• _Provided data_:

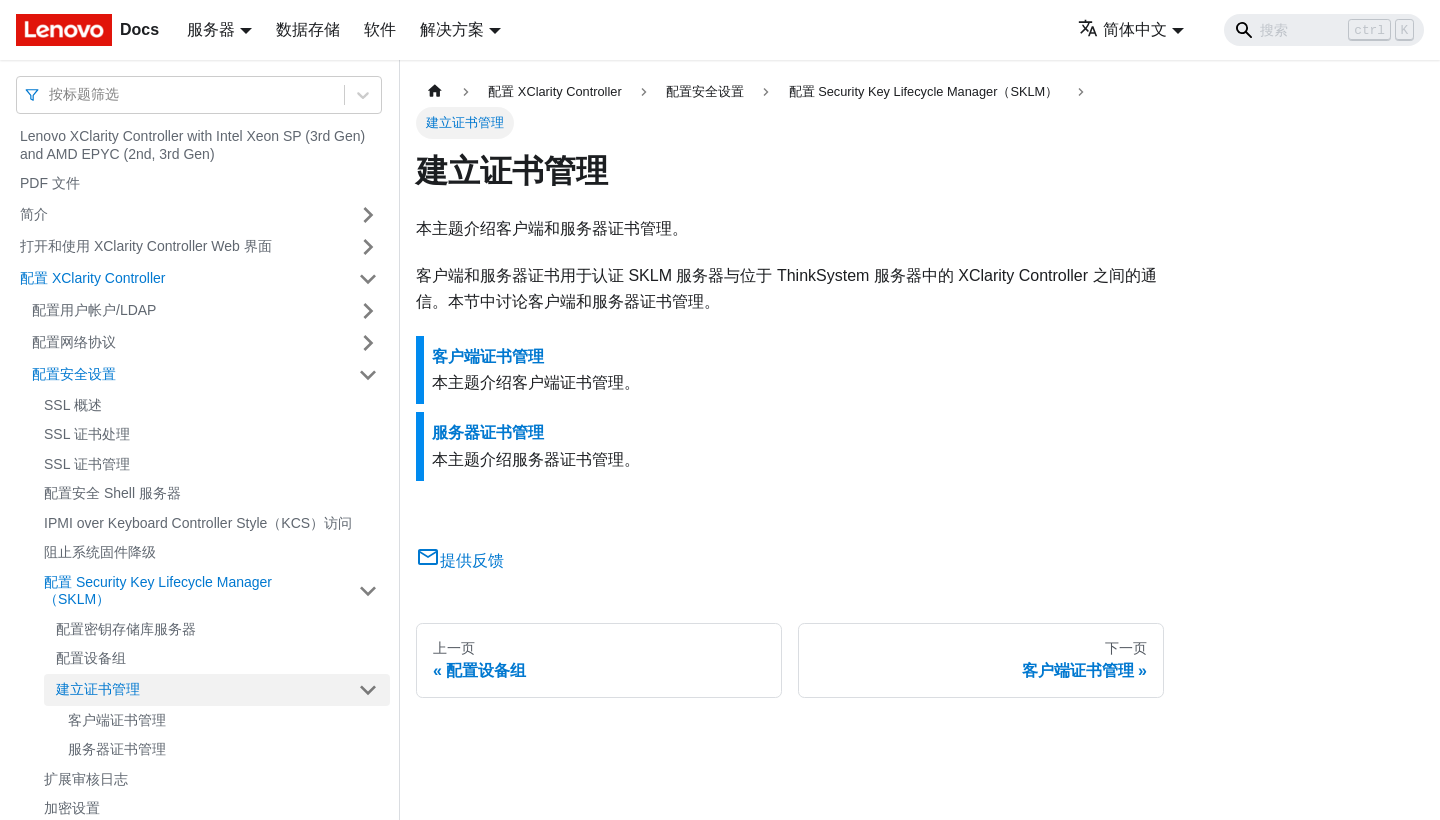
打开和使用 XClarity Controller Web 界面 (146, 246)
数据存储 (308, 29)
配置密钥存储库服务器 (126, 629)
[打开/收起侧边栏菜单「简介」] (368, 215)
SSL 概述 (73, 405)
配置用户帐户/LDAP (94, 310)
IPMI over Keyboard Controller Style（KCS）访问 (198, 523)
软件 (380, 29)
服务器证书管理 (117, 749)
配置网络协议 (74, 342)
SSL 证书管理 (87, 464)
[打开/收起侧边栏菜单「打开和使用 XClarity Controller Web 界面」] (368, 247)
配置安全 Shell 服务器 (112, 493)
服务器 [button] (211, 29)
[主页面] (435, 91)
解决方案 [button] (452, 29)
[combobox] (51, 94)
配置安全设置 (74, 374)
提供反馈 (460, 560)
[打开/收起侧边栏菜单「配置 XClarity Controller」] (368, 279)
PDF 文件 (50, 183)
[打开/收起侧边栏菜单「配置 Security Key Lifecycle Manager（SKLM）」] (368, 591)
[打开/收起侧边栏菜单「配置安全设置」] (368, 375)
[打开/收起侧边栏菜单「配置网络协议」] (368, 343)
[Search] (1324, 30)
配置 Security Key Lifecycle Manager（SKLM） (158, 591)
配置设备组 (91, 658)
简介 (34, 214)
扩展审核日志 (86, 779)
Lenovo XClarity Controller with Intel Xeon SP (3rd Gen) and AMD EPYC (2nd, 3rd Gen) (192, 145)
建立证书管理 (98, 689)
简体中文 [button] (1122, 29)
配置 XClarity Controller (92, 278)
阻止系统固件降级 (100, 552)
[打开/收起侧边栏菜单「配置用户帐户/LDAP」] (368, 311)
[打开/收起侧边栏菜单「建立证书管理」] (368, 690)
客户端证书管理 (117, 720)
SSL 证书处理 (87, 434)
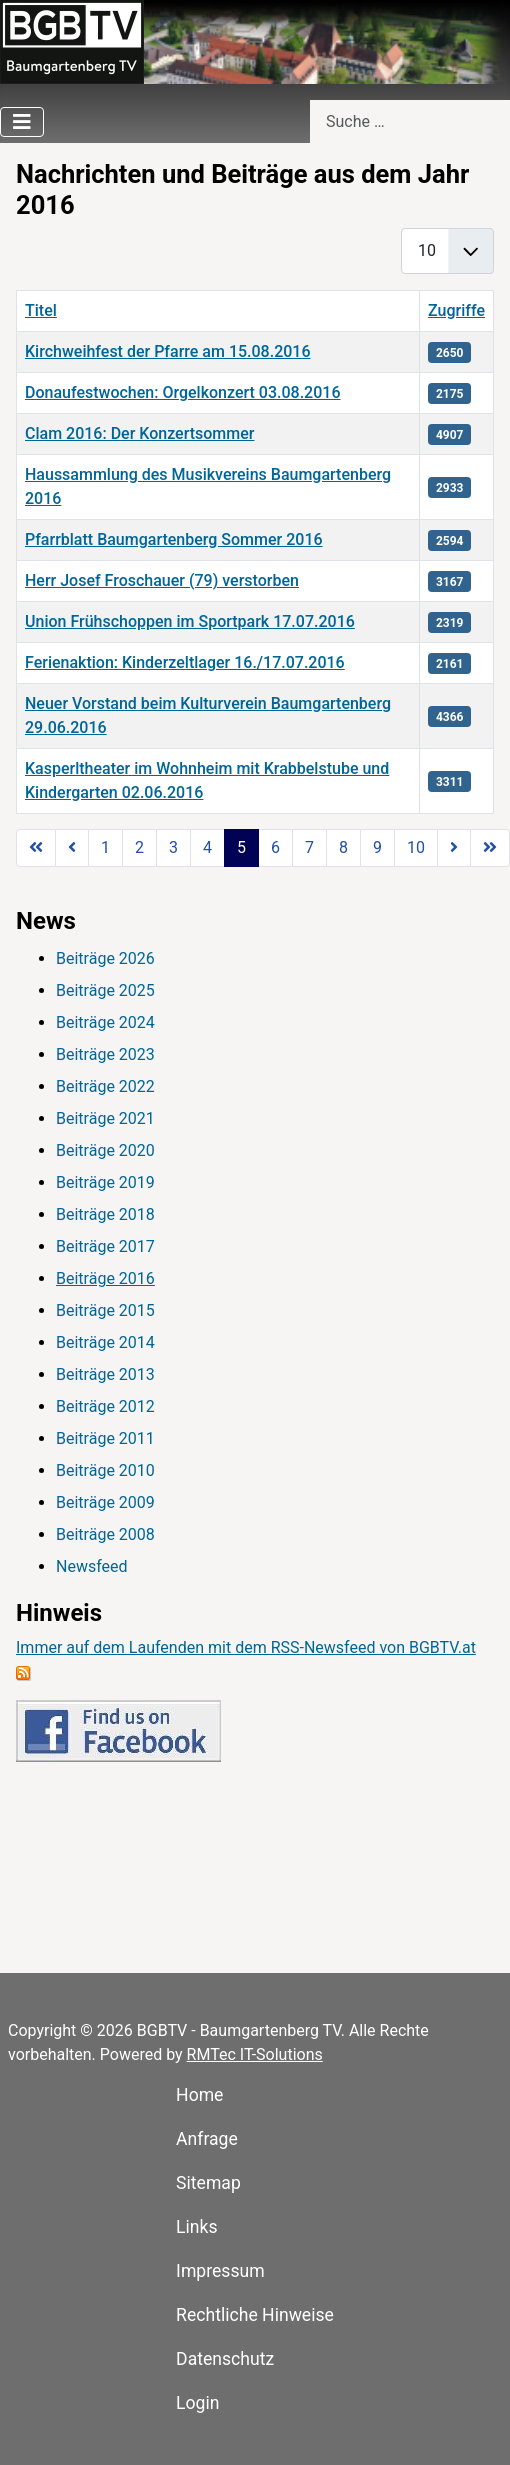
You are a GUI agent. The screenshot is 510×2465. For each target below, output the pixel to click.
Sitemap (208, 2183)
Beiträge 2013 (105, 1374)
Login (197, 2403)
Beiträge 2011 (105, 1438)
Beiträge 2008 (105, 1534)
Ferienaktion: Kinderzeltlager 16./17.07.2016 (185, 662)
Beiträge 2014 (105, 1342)
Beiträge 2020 (105, 1150)
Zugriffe (456, 310)
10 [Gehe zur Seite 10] (416, 847)
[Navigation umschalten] (22, 122)
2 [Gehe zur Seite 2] (139, 847)
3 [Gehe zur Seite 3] (173, 847)
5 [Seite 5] (241, 847)
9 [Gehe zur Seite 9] (377, 847)
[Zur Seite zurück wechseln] (72, 848)
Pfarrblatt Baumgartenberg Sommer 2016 (174, 539)
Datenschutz (225, 2359)
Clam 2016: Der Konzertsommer (139, 433)
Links (196, 2227)
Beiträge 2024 (105, 1022)
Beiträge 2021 (105, 1118)
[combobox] (410, 121)
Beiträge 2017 (105, 1246)
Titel (41, 310)
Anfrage (207, 2139)
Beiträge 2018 (105, 1214)
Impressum (220, 2271)
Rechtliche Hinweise (255, 2315)
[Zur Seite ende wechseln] (490, 848)
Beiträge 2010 (105, 1470)
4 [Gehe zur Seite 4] (207, 847)
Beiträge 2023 (105, 1054)
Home (199, 2095)
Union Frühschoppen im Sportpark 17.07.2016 (190, 621)
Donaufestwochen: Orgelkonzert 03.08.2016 (182, 392)
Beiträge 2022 (105, 1086)
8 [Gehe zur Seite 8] (343, 847)
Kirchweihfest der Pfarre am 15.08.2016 (168, 351)
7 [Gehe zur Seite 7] (309, 847)
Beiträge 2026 (105, 958)
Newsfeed (92, 1566)
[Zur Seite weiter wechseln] (454, 848)
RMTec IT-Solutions (255, 2054)
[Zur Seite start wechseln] (36, 848)
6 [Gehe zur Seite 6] (275, 847)
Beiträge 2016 (105, 1278)
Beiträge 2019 (105, 1182)
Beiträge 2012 (105, 1406)
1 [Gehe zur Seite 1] (105, 847)
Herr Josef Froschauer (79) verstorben (162, 580)
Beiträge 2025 (105, 990)
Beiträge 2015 (105, 1310)
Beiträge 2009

• _Directions for this task_: Exact copies of the lines from the one holding "Donaufestwochen: Orgelkonzert 03.08.2016" to the end of the entries are all that should be written.

• _Solved exercise_:
Donaufestwochen: Orgelkonzert 03.08.2016 (182, 392)
Beiträge 2022 (105, 1086)
8 [Gehe zur Seite 8] (343, 847)
Kirchweihfest der Pfarre am 15.08.2016 (168, 351)
7 [Gehe zur Seite 7] (309, 847)
Beiträge 2026 (105, 958)
Newsfeed (92, 1566)
[Zur Seite weiter wechseln] (454, 848)
RMTec IT-Solutions (255, 2054)
[Zur Seite start wechseln] (36, 848)
6 [Gehe zur Seite 6] (275, 847)
Beiträge 2016 (105, 1278)
Beiträge 2019 (105, 1182)
Beiträge 2012 (105, 1406)
1 [Gehe zur Seite 1] (105, 847)
Herr Josef Froschauer (79) verstorben (162, 580)
Beiträge 2025 (105, 990)
Beiträge 2015 (105, 1310)
Beiträge 2009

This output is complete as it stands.